What is being asked: Will you return, word for word, only the lines from the top of the data below down to and including the one with "properly designed solar"?

Data records:
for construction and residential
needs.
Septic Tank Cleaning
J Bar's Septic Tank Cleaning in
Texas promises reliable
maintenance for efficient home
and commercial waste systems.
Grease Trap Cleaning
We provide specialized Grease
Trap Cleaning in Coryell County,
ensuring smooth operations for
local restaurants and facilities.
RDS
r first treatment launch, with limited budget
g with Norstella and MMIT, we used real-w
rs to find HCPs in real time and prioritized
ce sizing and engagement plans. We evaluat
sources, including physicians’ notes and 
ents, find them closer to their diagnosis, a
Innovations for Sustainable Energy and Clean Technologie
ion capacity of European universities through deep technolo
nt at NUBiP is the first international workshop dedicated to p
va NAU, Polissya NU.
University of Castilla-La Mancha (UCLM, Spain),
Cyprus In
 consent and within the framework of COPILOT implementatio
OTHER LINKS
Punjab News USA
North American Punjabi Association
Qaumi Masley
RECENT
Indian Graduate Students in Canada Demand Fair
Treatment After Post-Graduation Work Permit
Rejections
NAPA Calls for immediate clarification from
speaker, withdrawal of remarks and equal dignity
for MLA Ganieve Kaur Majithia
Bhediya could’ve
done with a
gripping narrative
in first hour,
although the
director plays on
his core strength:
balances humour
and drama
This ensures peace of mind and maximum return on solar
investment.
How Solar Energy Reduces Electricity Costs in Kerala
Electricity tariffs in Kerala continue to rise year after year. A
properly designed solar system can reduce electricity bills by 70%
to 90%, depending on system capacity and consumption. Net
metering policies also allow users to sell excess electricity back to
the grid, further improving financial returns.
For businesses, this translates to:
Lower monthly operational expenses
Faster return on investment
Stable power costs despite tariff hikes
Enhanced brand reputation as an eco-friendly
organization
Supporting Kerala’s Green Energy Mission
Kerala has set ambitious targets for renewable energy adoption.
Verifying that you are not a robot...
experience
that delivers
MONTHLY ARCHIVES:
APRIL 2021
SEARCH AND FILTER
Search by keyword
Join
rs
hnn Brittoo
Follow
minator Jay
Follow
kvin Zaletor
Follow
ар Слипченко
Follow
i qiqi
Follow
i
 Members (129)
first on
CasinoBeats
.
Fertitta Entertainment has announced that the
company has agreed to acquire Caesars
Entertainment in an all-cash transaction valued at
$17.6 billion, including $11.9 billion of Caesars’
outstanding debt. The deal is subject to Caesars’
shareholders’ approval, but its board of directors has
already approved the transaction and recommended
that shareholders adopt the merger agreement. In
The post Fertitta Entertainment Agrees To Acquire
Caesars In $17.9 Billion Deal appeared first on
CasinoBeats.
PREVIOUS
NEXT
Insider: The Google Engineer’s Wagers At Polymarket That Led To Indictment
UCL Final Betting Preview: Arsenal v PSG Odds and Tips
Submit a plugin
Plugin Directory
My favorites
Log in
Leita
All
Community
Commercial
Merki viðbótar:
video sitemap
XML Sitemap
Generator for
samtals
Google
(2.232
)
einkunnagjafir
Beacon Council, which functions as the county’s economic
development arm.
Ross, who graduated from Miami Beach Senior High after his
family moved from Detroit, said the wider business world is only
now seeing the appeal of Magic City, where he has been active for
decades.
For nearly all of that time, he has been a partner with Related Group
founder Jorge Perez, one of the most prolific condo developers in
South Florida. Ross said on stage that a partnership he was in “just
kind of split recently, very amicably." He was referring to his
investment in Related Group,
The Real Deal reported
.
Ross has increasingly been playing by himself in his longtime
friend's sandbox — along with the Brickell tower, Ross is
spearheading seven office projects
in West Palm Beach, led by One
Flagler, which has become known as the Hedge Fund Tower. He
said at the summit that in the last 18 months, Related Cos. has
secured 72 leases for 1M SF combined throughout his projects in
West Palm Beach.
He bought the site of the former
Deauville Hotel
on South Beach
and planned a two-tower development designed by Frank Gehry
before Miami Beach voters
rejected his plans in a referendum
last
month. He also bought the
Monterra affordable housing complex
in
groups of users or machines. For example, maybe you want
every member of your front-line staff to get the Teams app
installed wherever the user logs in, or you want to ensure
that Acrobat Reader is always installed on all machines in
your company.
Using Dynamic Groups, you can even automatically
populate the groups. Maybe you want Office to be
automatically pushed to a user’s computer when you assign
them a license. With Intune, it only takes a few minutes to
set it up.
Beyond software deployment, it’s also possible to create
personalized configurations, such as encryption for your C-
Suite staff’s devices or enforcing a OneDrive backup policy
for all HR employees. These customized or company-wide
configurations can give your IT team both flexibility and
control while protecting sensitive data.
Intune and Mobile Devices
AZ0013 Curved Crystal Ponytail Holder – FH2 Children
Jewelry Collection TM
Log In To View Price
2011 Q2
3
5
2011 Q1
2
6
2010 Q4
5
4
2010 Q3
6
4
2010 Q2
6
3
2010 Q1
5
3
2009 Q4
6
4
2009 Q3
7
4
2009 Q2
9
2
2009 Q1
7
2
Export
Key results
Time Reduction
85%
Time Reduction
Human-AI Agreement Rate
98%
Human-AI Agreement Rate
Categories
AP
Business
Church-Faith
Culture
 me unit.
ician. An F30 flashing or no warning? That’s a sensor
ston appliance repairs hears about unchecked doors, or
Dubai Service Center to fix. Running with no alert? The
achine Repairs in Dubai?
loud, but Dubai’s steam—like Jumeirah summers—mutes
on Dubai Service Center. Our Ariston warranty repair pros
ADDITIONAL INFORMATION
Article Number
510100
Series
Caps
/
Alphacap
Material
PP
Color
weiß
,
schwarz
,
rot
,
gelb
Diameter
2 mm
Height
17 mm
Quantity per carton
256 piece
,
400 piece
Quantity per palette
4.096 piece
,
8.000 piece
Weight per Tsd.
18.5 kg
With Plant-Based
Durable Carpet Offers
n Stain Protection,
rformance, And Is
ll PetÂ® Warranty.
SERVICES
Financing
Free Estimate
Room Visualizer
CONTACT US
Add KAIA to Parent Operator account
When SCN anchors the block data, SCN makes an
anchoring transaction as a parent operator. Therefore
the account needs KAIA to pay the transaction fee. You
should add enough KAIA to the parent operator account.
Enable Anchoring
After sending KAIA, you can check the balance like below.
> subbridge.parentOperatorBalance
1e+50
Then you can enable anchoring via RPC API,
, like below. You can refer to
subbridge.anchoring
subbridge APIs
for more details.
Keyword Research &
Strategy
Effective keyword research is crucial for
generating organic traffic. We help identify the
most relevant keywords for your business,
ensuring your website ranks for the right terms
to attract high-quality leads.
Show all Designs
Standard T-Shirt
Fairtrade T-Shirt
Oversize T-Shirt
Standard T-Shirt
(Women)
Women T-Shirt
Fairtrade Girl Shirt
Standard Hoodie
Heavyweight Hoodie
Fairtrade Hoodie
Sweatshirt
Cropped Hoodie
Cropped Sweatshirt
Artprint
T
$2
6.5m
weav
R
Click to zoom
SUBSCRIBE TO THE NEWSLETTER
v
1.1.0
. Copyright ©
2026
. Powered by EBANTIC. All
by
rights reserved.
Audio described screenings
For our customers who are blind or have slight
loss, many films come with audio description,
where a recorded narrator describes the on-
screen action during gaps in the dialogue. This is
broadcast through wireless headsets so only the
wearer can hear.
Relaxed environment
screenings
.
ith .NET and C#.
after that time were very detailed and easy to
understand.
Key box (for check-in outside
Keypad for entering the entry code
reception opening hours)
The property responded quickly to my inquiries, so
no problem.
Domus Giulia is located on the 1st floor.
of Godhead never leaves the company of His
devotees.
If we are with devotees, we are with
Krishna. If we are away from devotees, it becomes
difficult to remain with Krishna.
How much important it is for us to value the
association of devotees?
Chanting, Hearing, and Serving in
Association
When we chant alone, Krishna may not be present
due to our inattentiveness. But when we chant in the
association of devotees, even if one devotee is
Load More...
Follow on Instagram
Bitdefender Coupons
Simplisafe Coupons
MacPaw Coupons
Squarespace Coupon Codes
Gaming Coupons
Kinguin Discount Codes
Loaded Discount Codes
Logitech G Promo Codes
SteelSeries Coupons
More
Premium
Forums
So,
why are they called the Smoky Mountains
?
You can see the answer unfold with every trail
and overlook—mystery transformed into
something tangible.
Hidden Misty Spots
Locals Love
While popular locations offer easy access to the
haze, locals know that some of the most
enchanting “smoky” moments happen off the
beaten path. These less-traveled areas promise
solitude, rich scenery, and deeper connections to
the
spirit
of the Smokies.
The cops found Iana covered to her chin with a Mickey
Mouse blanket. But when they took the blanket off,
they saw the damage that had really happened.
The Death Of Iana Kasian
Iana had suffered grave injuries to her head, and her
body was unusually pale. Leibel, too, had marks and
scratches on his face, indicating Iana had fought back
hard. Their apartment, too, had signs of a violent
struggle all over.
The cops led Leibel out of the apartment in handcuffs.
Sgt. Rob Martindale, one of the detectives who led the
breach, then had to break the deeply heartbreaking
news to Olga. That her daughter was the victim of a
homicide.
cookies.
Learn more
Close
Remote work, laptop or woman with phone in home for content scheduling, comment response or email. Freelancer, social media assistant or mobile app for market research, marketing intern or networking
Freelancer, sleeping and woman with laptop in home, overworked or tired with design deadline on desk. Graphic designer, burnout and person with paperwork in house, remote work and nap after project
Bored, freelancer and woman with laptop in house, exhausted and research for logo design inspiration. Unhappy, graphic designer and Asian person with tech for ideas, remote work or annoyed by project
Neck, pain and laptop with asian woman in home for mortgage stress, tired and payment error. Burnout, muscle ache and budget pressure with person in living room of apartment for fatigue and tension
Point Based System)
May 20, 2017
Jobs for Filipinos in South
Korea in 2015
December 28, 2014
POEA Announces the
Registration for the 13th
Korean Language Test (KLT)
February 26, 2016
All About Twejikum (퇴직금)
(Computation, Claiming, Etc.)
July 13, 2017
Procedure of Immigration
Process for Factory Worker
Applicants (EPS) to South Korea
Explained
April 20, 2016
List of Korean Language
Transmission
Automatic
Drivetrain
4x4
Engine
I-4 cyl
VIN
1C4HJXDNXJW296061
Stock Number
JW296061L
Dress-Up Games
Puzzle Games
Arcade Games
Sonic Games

Output for this exercise:
for construction and residential
needs.
Septic Tank Cleaning
J Bar's Septic Tank Cleaning in
Texas promises reliable
maintenance for efficient home
and commercial waste systems.
Grease Trap Cleaning
We provide specialized Grease
Trap Cleaning in Coryell County,
ensuring smooth operations for
local restaurants and facilities.
RDS
r first treatment launch, with limited budget
g with Norstella and MMIT, we used real-w
rs to find HCPs in real time and prioritized
ce sizing and engagement plans. We evaluat
sources, including physicians’ notes and 
ents, find them closer to their diagnosis, a
Innovations for Sustainable Energy and Clean Technologie
ion capacity of European universities through deep technolo
nt at NUBiP is the first international workshop dedicated to p
va NAU, Polissya NU.
University of Castilla-La Mancha (UCLM, Spain),
Cyprus In
 consent and within the framework of COPILOT implementatio
OTHER LINKS
Punjab News USA
North American Punjabi Association
Qaumi Masley
RECENT
Indian Graduate Students in Canada Demand Fair
Treatment After Post-Graduation Work Permit
Rejections
NAPA Calls for immediate clarification from
speaker, withdrawal of remarks and equal dignity
for MLA Ganieve Kaur Majithia
Bhediya could’ve
done with a
gripping narrative
in first hour,
although the
director plays on
his core strength:
balances humour
and drama
This ensures peace of mind and maximum return on solar
investment.
How Solar Energy Reduces Electricity Costs in Kerala
Electricity tariffs in Kerala continue to rise year after year. A
properly designed solar system can reduce electricity bills by 70%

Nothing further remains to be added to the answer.